Ni su padre, ni su hermana, ni nadie de la familia fue a visitarla. Ni hablar de sus amigos. Tras su muerte, todos habían desaparecido y Christopher había entendido entonces que, en el día de su muerte, estaría solo también.

La soledad se había hecho presente en su vida desde ese entonces y había comprendido que podía tenerlo todo, pero, a su vez, no tenía nada ni a nadie.

Le llevó jazmines, porque le hacían honor a su nombre y con una torcida sonrisa en los labios se quedó de pie frente al mausoleo familiar mirando su fotografía. Aun la recordaba jovial, sonriente y despreocupada.

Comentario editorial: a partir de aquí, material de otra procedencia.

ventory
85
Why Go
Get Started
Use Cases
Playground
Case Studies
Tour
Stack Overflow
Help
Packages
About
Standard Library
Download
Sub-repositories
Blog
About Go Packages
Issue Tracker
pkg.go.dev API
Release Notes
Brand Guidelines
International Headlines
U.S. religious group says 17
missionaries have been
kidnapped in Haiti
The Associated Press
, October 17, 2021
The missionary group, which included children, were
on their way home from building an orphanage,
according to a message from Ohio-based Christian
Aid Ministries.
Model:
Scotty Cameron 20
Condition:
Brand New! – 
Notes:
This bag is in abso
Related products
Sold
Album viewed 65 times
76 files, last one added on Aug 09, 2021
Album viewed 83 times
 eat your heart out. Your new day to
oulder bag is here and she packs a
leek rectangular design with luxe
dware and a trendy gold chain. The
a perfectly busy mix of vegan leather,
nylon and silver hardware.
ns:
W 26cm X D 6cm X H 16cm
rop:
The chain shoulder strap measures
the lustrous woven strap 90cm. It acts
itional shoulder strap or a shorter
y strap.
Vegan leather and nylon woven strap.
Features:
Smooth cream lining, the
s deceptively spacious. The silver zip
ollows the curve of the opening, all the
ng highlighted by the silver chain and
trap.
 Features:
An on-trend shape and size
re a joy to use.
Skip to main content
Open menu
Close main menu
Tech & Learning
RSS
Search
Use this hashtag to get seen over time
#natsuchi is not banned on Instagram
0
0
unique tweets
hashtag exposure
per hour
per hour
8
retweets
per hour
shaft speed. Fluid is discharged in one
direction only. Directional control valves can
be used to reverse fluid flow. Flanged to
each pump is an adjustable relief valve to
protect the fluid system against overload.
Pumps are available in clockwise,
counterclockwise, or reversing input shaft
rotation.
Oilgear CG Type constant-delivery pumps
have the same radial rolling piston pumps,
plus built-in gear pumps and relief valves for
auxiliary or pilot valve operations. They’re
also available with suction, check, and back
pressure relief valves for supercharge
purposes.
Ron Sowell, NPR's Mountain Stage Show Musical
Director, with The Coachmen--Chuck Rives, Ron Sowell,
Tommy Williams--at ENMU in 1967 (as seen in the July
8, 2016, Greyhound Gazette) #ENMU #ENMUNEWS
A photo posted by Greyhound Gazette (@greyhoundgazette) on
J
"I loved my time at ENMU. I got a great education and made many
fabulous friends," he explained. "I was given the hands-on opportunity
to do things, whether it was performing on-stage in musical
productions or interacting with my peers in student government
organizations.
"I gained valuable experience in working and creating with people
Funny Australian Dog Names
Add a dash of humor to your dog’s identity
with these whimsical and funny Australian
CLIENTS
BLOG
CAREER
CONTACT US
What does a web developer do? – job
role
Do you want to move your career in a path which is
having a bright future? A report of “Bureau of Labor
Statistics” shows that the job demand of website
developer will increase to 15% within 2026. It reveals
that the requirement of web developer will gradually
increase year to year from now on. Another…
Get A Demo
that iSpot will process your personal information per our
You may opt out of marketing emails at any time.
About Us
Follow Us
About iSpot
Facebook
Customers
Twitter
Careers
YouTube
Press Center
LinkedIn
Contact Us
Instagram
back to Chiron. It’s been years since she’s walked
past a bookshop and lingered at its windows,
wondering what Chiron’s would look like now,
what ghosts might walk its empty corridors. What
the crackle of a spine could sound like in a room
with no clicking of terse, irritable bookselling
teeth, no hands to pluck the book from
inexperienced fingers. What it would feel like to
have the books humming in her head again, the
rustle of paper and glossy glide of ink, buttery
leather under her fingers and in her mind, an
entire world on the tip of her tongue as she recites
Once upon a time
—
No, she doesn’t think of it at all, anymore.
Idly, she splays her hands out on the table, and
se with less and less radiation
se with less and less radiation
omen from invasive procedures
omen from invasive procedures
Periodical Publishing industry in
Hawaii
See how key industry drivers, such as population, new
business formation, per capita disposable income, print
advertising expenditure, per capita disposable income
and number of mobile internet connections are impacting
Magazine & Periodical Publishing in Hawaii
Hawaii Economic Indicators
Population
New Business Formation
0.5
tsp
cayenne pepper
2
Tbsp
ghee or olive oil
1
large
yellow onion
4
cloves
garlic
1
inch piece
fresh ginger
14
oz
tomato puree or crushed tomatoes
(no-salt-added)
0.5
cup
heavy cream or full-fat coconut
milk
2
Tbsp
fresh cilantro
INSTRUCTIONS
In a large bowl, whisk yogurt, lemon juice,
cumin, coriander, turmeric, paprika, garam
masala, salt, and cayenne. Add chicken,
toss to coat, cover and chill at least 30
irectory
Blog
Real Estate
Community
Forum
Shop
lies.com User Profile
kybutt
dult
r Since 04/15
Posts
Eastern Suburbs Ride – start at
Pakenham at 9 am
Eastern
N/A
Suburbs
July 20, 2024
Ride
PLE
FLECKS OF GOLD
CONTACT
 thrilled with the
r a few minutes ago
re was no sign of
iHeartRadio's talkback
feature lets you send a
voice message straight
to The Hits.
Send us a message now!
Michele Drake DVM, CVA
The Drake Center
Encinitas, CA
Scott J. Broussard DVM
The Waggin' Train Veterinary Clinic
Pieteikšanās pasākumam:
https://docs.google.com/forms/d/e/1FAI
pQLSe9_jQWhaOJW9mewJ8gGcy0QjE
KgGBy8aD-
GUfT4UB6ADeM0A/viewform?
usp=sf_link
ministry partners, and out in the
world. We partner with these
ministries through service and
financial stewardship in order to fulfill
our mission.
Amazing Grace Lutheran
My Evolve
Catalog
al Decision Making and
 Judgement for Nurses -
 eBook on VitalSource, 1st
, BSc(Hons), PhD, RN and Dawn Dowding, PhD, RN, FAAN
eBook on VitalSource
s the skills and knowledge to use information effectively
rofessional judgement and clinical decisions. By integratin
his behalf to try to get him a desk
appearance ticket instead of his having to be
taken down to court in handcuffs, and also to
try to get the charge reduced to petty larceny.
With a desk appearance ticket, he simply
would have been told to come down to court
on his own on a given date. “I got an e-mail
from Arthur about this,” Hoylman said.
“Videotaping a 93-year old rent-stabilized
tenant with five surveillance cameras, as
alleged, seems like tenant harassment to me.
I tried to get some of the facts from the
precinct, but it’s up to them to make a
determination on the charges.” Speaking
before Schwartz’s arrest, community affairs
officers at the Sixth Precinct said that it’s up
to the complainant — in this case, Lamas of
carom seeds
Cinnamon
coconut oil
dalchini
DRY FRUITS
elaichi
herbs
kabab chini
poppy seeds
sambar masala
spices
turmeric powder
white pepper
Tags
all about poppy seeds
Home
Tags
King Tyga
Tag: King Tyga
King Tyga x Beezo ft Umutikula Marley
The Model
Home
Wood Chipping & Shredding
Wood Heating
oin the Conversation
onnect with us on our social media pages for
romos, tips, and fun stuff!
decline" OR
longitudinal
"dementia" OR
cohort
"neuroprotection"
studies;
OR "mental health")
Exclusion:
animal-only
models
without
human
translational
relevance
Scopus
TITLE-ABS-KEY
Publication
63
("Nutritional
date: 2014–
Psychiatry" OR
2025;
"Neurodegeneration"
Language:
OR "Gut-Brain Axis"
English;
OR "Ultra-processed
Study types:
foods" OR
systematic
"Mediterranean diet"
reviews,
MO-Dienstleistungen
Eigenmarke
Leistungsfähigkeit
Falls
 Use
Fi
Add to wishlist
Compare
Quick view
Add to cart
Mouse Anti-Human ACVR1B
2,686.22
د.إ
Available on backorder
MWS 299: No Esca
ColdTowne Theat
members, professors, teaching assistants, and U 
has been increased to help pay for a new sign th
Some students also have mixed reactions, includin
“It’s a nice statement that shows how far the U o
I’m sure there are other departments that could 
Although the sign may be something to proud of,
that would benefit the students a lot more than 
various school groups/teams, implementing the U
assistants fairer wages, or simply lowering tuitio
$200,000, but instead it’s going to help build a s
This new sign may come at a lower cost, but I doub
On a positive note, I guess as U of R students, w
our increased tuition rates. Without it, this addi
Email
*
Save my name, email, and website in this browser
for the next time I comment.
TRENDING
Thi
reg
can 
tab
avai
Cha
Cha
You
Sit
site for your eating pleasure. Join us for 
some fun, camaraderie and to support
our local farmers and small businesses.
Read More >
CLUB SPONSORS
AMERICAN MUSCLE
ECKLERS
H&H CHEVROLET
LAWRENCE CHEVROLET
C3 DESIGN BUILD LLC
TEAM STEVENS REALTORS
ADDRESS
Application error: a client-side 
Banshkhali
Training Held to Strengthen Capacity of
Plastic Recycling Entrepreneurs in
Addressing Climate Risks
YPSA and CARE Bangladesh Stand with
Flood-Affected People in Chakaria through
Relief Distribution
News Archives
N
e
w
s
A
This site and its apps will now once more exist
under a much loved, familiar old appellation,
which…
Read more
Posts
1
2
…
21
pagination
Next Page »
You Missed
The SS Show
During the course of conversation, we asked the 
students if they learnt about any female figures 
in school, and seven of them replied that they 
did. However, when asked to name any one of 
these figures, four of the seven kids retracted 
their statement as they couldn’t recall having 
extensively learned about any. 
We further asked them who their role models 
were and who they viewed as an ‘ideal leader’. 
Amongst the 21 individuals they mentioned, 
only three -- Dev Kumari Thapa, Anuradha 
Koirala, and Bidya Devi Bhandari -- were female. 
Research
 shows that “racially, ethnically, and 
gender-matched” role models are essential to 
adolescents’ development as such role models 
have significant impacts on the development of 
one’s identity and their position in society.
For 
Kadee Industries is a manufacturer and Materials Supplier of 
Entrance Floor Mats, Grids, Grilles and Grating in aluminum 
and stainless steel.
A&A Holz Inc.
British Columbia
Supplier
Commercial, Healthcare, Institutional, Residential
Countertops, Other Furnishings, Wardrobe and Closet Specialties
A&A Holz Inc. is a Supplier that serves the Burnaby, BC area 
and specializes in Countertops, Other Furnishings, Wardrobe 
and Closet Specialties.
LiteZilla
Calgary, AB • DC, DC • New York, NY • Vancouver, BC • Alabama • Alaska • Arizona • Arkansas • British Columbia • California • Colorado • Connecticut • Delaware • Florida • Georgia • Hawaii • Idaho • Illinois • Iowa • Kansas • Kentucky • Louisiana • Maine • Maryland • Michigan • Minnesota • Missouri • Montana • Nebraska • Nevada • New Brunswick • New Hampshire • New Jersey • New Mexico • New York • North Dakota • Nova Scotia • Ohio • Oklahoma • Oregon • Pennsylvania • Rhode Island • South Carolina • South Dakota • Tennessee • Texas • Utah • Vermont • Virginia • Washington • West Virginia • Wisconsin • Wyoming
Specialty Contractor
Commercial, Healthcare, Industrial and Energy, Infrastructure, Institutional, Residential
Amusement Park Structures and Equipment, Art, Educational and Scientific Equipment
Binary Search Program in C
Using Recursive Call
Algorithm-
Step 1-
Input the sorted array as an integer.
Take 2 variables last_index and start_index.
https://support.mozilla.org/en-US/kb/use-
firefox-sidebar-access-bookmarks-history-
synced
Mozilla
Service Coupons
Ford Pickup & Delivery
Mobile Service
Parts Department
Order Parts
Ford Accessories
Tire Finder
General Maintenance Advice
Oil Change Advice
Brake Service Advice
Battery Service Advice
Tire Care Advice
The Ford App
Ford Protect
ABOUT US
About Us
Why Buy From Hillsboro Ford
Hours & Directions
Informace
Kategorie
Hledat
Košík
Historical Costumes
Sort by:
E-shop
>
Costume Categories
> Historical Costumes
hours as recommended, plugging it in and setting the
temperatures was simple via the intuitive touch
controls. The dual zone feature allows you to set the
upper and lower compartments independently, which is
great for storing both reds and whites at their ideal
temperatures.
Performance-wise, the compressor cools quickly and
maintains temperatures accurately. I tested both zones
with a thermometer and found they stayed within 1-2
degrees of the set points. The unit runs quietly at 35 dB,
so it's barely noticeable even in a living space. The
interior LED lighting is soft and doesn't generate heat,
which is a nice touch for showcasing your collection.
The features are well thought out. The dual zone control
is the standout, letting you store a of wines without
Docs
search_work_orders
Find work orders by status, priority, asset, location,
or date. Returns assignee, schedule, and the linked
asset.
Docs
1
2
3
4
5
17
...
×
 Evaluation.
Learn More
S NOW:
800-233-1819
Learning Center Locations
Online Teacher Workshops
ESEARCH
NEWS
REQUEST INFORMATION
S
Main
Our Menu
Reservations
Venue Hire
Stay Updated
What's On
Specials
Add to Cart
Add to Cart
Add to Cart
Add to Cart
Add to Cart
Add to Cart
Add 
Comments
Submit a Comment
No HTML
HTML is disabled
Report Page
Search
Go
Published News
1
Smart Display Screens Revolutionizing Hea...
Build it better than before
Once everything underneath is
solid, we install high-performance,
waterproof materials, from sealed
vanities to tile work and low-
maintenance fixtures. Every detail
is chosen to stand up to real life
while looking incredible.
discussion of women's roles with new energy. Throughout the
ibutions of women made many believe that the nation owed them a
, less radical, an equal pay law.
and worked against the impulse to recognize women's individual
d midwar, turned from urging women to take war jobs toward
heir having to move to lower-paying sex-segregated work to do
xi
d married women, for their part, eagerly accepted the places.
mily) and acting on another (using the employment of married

El mausoleo familiar era una bella infraestructura de cristal moderna donde se exponía el prestigio de su familia, pero vacía, solitaria y fría, como todos ellos.

—Hola, Jazmín, pasaron algunas semanas —le dijo y carraspeó dolido para corregirse—: mamá…

Había perdido la costumbre de llamarla “mamá” desde que era apenas un niño.

Su madre siempre estaba viajando, recorriendo el mundo y buscando nuevos amoríos. Siempre rehuía de su familia, de sus responsabilidades como madre, esposa y pilar familiar.

El abandono de su madre era el patrón más doloroso que Christopher revivía a diario.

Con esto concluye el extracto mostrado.